The main reason I didn't take pictures is that I usually do it with my cell phone. But this year I didn't bother carrying my phone around with me.
In fact I had zero contact with phones or the Internet the entire week, with one notable exception.
+ + +
On one past trip to the camp, during Nature Notes, the older boys had learned a Cool Science Trick, a handy combination of botany and physical chemistry. The naturalist showed the children how to scrape oozing tree-sap onto one end of a stick or a chip of wood, and throw the chip of wood into the lake. This causes the wood chip to zoom along the surface of the water, powered by the difference in surface tension between the clean water in front of the wood chip and the miniature oil slick of organic compounds -- think turpentine-ish stuff -- that spreads out from the blob of sap behind it.
The tremendous fun that could be had in the making of "sap boats" has grown in my family, in legends passed down from older to younger siblings, and in tales told with great enthusiasm to numerous other relatives who innocently asked "So what did you do this summer?" So the stage was set. The minute that the children were done with their job of ferrying items from car to cabin, all four of them began clamoring to go down to the lake and make sap boats. We sent the three big ones off and breathed a sigh of relief that we could begin throwing together some dinner and unpacking bedding.
Moments later I heard my daughter screaming, and getting louder and louder. I turned and through the window saw her running as fast as she could toward the cabin, wailing and screaming, with one hand clamped over her eye, followed closely behind by her big brothers. "She got sap in her eye!" called one of the boys, and while Mark went out to pick her up and carry her in I picked up the cell phone.
It's generally hard to get a consistent cell signal unless you cross the road and hike out on the North Arm Trails (here's the U. S. Forest Service map) to "Old Baldy," a higher, rocky point. Mine -- which has Poison Control on speed dial -- didn't get a signal, but I copied the number into Mark's iPhone and went outside the cabin and managed to get through just that one time.
May I just sing the praises of the Poison Control people again? They are so helpful. It's like they never heard of a lawyer. You ask them for medical advice, and they give appropriate medical advice, with no CYA padding and no guilt and no "take them to the emergency room just in case." YAY POISON CONTROL. I wish I could send you cupcakes.

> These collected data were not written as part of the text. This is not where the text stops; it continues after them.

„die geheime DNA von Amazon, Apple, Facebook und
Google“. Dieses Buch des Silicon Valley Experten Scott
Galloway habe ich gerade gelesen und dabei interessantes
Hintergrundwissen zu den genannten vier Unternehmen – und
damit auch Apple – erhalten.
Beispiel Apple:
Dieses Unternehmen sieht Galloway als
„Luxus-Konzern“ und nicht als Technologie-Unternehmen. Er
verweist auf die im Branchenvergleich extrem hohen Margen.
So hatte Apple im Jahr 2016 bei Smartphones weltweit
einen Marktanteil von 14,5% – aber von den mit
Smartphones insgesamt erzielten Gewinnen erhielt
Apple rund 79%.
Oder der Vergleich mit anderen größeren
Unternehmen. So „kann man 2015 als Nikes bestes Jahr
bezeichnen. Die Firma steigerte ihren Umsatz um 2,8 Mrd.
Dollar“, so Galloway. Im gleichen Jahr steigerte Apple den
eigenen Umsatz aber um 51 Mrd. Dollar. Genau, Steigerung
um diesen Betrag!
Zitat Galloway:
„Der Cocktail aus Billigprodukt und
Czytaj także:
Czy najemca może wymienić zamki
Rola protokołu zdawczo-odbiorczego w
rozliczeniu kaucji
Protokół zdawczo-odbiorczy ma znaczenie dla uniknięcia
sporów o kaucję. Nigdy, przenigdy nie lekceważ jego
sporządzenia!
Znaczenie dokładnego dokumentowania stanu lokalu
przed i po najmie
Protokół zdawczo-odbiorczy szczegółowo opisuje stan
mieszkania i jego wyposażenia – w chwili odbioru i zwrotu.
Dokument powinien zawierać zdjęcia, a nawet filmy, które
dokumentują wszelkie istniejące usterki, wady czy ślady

Anyway, they advised us to flush her eye out for five minutes, which we did with a plastic measuring cup at the sink -- this was not fun as she spent the whole time screaming "I'M BETTER NOW PLEASE PUT ME DOWN PLEASE," but we did figure out that you can overcome the squeeze-your-eyes-shut reflex a bit by instructing her not to keep her eye open but to blink rapidly and continuously under the water. Then we were supposed to call back after forty minutes to report how the eye felt and looked (much better) and after that were advised to call back in the morning only if it didn't feel perfectly fine.
So we were all done with that OR SO WE THOUGHT. About twenty minutes later the sound of screaming from my eight-year-old son let us know that he, too, had managed to get tree sap in his eye. Fortunately, we were all prepared this time, and he is kind of the family stoic, so we got his eye flushed with less drama.

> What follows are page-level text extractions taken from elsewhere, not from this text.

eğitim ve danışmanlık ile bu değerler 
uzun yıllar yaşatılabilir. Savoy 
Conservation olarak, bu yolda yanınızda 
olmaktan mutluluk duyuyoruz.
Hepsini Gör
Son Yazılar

After that Mark instituted a NO HANDLING TREE SAP WITHOUT EYE PROTECTION policy. Sunglasses will do in a pinch -- at least they keep you from absentmindedly rubbing your eyes while you work.
+ + +
1-800-222-1222. Put it in your phone and memorize it. Seriously, you never know. If it weren't for them, we might have driven forty-five minutes back to the emergency room in Ely.
Anyway, that was the only cell phone signal I got for a whole week (though, to be sure, I didn't get around to hiking up to Old Baldy).